# [Requirement]
After checking the listing below, say how many of its lines contain the string "click". Only the number is needed.

(Beginning of Extracted records)

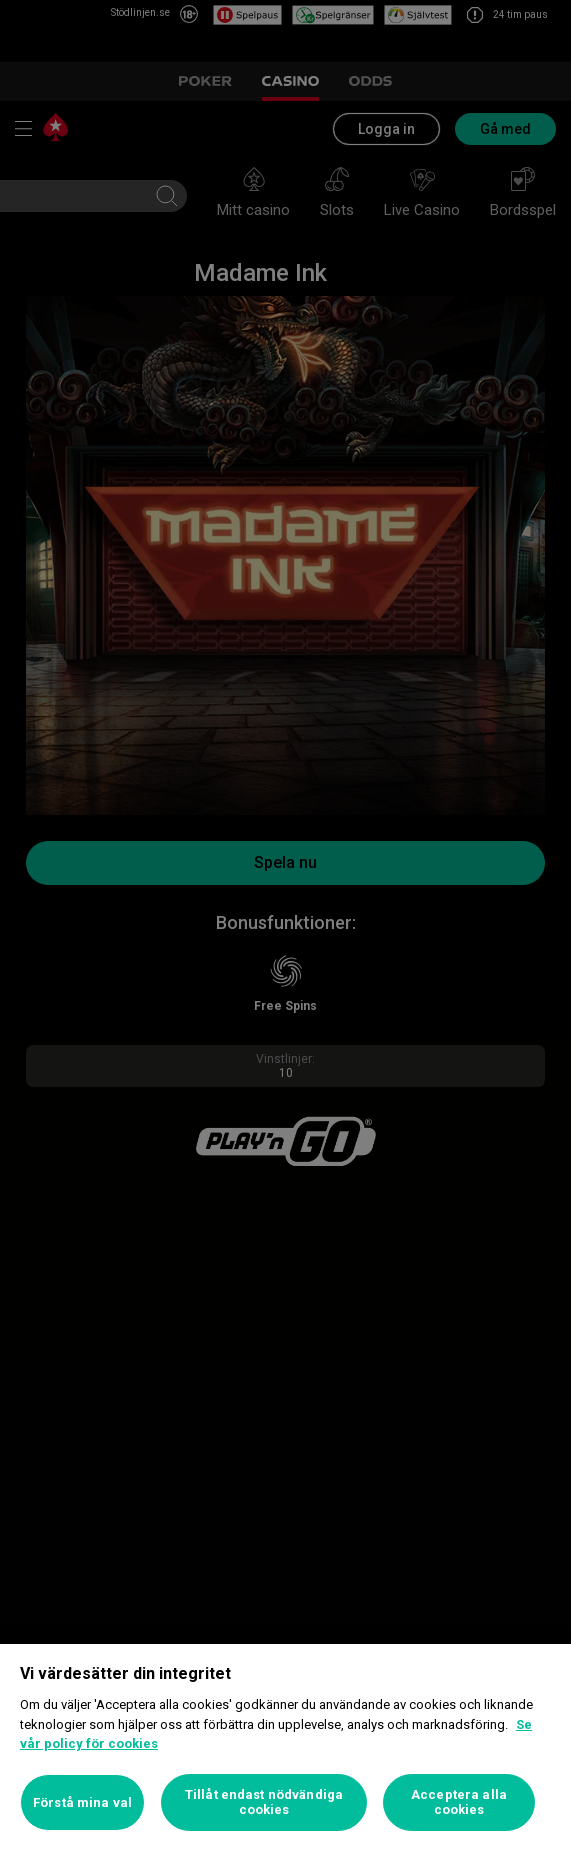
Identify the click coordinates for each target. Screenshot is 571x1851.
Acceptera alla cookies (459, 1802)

(End of Extracted records)
(Beginning of Extracted records)

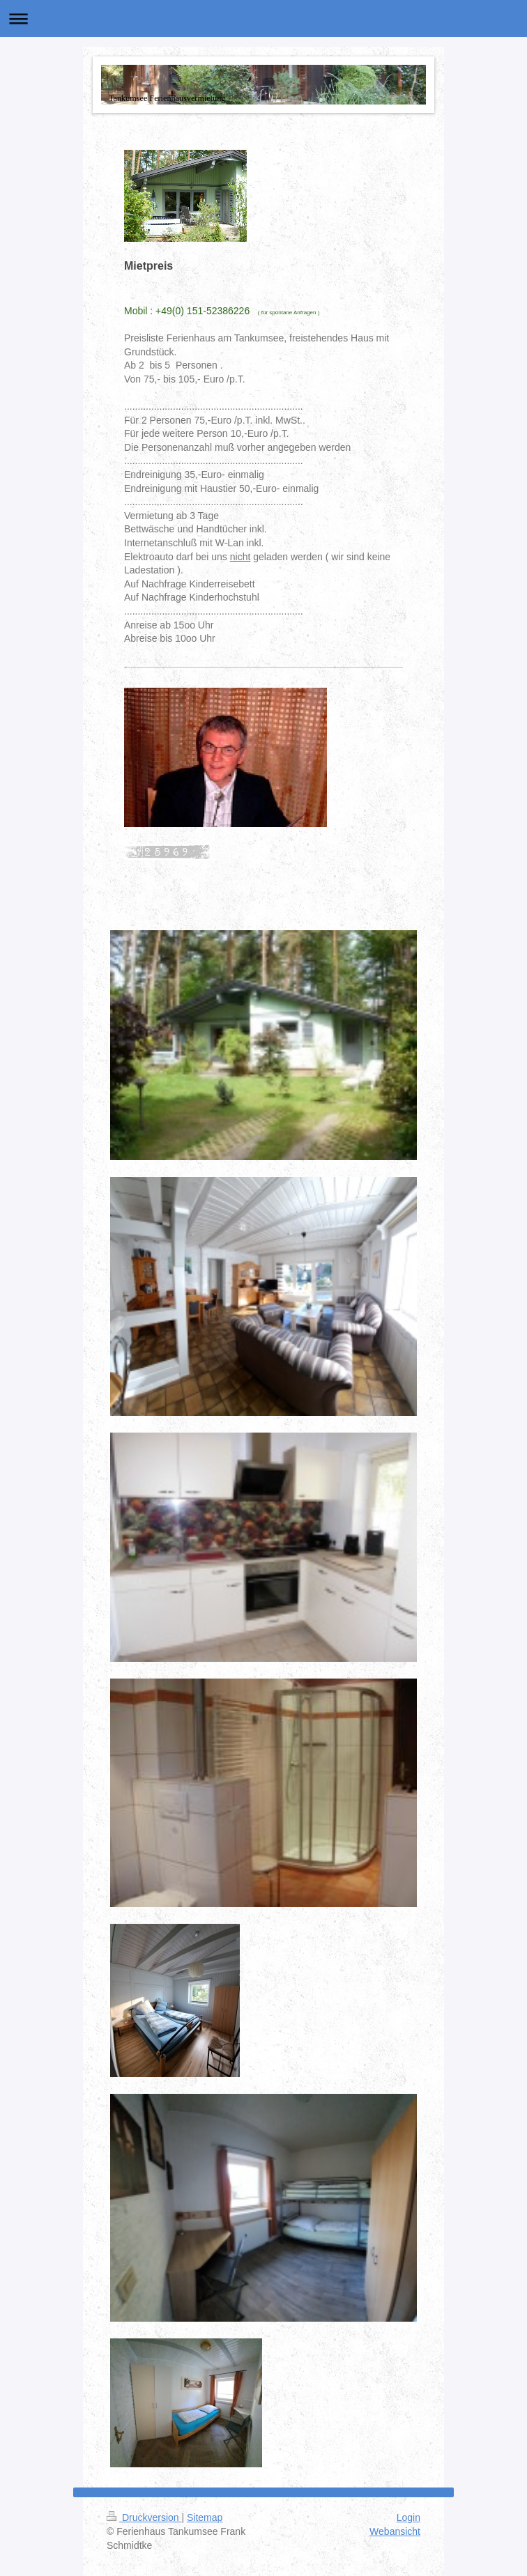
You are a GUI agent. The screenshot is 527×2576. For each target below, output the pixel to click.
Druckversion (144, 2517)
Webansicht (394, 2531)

(End of Extracted records)

# [Answer to the exercise]
2